How far have we come on this journey? Through earlier efforts, we are in a fairly good situation. Richard Stallman through GNU/FSF made us aware of the importance of free software, the Reproducible/Bootstrappable build projects made us aware of the importance of verifiability, and Certificate Transparency highlighted the need for accountable signature logs leading to efforts like Sigstore for software. None of these efforts would have seen the light of day unless people wrote free software and packaged them into distributions that we can use, and built hardware that we can run it on. While there certainly exists more work to be done on the software side, with the recent amazing full-source build of Guix based on a 357-byte hand-written seed, I believe that we are closing that loop on the software engineering side.
So what remains? Some inspiration for further work:
Accountable binary software distribution remains unresolved in practice, although we have some software components around (e.g., apt-sigstore and guix git authenticate). What is missing is using them for verification by default and/or to improve the signature process to use trustworthy hardware devices, and committing the signatures to transparency logs.
Trustworthy hardware to run trustworthy software on remains a challenge, and we owe FSF’s Respect Your Freedom credit for raising awareness of this. Many modern devices requires non-free software to work which fails most of the criteria above and are thus inherently untrustworthy.
Verifying rebuilds of currently published binaries on trustworthy hardware is unresolved.
Completing a full-source rebuild from a small seed on trustworthy hardware remains, preferably on a platform wildly different than X86 such as Raptor’s Talos II.
I’d like to describe and discuss a threat model for computational devices. This is generic but we will narrow it down to security-related devices. For example, portable hardware dongles used for OpenPGP/OpenSSH keys, FIDO/U2F, OATH HOTP/TOTP, PIV, payment cards, wallets etc and more permanently attached devices like a Hardware Security Module (HSM), a TPM-chip, or the hybrid variant of a mostly permanently-inserted but removable hardware security dongles.
Our context is cryptographic hardware engineering, and the purpose of the threat model is to serve as as a thought experiment for how to build and design security devices that offer better protection. The threat model is related to the Evil maid attack.
Our focus is to improve security for the end-user rather than the traditional focus to improve security for the organization that provides the token to the end-user, or to improve security for the site that the end-user is authenticating to. This is a critical but often under-appreciated distinction, and leads to surprising recommendations related to onboard key generation, randomness etc below.
The Substitution Attack
Your takeaway should be that devices should be designed to mitigate harmful consequences if any component of the device (hardware or software) is substituted for a malicious component for some period of time, at any time, during the lifespan of that component. Some designs protect better against this attack than other designs, and the threat model can be used to understand which designs are really bad, and which are less so.

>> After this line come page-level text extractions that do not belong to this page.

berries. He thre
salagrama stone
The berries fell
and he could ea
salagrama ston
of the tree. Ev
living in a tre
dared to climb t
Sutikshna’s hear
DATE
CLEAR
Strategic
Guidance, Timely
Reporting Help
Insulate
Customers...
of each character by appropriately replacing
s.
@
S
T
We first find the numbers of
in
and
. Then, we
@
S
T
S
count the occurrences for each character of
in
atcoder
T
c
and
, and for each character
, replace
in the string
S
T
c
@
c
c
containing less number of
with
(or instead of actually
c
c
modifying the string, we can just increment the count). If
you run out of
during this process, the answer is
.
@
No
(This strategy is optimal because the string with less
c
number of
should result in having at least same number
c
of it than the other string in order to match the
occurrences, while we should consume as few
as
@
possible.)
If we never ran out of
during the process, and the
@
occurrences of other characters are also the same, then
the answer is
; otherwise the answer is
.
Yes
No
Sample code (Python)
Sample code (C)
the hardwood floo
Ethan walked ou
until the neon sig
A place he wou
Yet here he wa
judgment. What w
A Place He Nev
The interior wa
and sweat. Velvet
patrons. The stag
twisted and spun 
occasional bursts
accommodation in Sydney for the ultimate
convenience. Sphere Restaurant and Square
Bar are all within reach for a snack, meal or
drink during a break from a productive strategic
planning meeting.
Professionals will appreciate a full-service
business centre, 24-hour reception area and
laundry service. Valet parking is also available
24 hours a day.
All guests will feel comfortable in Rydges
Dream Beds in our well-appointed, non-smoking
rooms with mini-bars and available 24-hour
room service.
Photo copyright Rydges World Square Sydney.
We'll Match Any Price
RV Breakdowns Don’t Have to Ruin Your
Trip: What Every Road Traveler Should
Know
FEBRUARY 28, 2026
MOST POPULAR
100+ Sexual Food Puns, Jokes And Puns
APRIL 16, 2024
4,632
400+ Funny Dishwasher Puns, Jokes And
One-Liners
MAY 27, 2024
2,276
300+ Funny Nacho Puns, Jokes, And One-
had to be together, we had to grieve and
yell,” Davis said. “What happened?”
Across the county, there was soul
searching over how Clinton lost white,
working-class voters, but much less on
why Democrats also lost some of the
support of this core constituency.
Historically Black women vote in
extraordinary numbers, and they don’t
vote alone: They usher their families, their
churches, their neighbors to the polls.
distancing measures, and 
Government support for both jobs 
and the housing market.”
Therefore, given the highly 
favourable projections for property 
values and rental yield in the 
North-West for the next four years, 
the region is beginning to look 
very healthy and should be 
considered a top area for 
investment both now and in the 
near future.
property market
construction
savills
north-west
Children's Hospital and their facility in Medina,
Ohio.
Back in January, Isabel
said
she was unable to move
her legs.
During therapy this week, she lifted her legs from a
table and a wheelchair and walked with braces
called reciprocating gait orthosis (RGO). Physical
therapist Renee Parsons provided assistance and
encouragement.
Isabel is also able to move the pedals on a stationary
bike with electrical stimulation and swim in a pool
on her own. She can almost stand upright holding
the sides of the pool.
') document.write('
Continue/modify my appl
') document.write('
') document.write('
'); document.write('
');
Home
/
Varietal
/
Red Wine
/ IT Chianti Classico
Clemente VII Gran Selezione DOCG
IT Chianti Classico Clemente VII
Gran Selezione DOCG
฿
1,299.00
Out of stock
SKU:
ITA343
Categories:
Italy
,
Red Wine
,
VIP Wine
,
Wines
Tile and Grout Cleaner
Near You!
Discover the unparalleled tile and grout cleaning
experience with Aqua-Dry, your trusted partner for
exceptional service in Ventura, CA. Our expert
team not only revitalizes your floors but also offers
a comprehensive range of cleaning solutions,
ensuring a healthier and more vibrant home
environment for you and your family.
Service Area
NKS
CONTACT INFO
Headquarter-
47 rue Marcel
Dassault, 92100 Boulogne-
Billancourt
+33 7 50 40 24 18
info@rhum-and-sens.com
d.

The threat model involves at least one device that is well-behaving and one that is not, and we call these Good Device and Bad Device respectively. The bad device may be the same physical device as the good key, but with some minor software modification or a minor component replaced, but could also be a completely separate physical device. We don’t care about that distinction, we just care if a particular device has a malicious component in it or not. I’ll use terms like “security device”, “device”, “hardware key”, “security co-processor” etc interchangeably.
From an engineering point of view, “malicious” here includes “unintentional behavior” such as software or hardware bugs. It is not possible to differentiate an intentionally malicious device from a well-designed device with a critical bug.
Don’t attribute to malice what can be adequately explained by stupidity, but don’t naïvely attribute to stupidity what may be deniable malicious.
What is “some period of time”?
“Some period of time” can be any length of time: seconds, minutes, days, weeks, etc.
It may also occur at any time: During manufacturing, during transportation to the user, after first usage by the user, or after a couple of months usage by the user. Note that we intentionally consider time-of-manufacturing as a vulnerable phase.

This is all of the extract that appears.